What to produce: Provide again, from the entries below, every line from the one containing "Åpne konto-siden" through the one containing "estar, você pode", exactly as written, and no other line.

Records for this task:
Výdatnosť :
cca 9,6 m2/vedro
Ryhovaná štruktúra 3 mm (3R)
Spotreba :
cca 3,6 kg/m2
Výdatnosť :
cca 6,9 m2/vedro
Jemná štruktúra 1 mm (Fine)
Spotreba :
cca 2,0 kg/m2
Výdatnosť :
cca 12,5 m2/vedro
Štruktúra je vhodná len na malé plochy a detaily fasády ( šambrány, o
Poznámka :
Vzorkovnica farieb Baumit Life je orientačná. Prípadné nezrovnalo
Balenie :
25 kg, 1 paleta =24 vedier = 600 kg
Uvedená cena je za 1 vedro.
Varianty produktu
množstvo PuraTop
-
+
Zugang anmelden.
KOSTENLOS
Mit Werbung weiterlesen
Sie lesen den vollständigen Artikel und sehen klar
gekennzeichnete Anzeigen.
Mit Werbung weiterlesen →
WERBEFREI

--

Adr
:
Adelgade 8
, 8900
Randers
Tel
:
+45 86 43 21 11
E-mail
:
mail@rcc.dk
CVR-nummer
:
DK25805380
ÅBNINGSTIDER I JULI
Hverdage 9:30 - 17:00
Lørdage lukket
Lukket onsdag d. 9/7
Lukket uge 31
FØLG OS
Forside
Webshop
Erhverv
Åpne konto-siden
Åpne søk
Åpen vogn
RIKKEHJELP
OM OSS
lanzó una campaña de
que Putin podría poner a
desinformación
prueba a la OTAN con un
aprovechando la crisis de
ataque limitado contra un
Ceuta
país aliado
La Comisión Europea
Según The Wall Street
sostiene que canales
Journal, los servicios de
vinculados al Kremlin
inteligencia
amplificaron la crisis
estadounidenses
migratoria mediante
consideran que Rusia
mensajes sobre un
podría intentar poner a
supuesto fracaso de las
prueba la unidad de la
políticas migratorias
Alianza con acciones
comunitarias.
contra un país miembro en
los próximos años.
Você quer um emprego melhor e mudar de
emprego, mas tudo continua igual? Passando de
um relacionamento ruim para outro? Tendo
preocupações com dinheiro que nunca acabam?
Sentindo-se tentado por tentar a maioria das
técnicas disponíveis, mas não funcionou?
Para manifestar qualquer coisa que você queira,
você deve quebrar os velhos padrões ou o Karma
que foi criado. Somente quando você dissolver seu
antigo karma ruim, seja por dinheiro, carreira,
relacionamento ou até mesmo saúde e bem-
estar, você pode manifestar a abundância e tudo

Written answer:
Åpne konto-siden
Åpne søk
Åpen vogn
RIKKEHJELP
OM OSS
lanzó una campaña de
que Putin podría poner a
desinformación
prueba a la OTAN con un
aprovechando la crisis de
ataque limitado contra un
Ceuta
país aliado
La Comisión Europea
Según The Wall Street
sostiene que canales
Journal, los servicios de
vinculados al Kremlin
inteligencia
amplificaron la crisis
estadounidenses
migratoria mediante
consideran que Rusia
mensajes sobre un
podría intentar poner a
supuesto fracaso de las
prueba la unidad de la
políticas migratorias
Alianza con acciones
comunitarias.
contra un país miembro en
los próximos años.
Você quer um emprego melhor e mudar de
emprego, mas tudo continua igual? Passando de
um relacionamento ruim para outro? Tendo
preocupações com dinheiro que nunca acabam?
Sentindo-se tentado por tentar a maioria das
técnicas disponíveis, mas não funcionou?
Para manifestar qualquer coisa que você queira,
você deve quebrar os velhos padrões ou o Karma
que foi criado. Somente quando você dissolver seu
antigo karma ruim, seja por dinheiro, carreira,
relacionamento ou até mesmo saúde e bem-
estar, você pode manifestar a abundância e tudo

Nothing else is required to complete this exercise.